WHAT YOU ARE ASKED TO DO:
Considering the entries that follow, report how many lines include the string "Какие", giving the number alone.

EXTRACTED MATERIAL:

--------------------------------

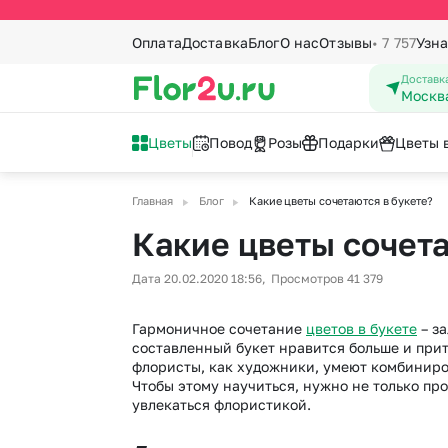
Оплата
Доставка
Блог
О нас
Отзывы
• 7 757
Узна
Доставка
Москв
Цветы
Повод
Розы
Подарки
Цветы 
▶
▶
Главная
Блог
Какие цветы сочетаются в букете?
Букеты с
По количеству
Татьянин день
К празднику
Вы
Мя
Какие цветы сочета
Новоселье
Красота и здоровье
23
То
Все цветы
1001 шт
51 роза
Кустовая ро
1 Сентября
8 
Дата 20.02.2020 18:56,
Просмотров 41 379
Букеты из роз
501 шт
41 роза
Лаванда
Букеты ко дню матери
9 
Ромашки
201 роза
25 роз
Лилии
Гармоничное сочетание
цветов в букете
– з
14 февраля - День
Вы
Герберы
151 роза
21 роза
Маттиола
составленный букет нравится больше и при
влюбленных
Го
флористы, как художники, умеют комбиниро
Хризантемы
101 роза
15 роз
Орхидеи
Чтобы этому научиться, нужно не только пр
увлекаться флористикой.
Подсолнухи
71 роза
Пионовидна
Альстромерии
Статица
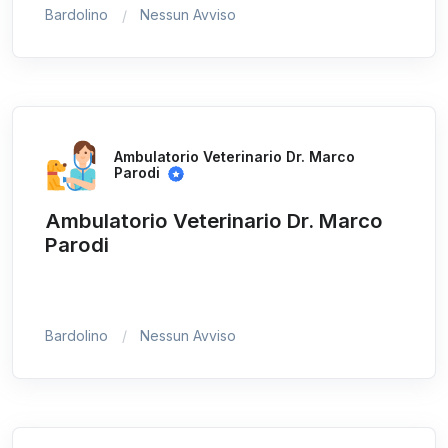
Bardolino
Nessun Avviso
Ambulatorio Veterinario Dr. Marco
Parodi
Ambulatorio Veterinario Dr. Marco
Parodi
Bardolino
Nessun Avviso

--------------------------------

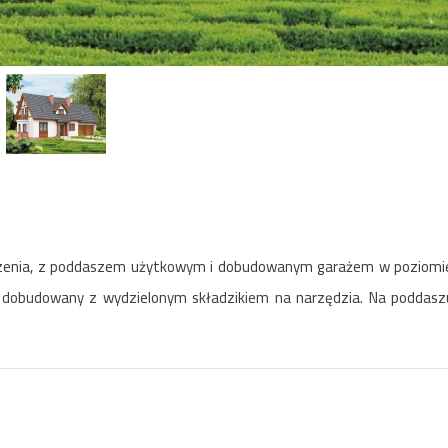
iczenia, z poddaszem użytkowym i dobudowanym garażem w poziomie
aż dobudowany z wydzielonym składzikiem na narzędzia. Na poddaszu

--------------------------------

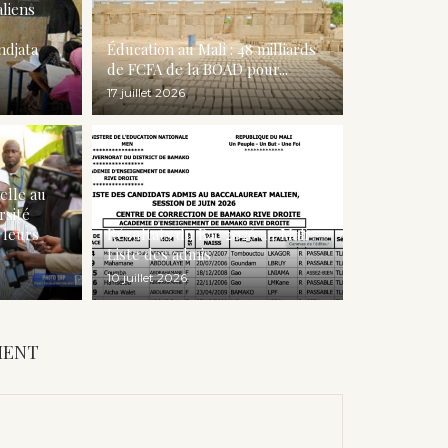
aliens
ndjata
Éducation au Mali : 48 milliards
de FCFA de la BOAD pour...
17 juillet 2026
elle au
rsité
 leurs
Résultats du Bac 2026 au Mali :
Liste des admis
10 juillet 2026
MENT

--------------------------------

RESULT OF THIS TASK:
2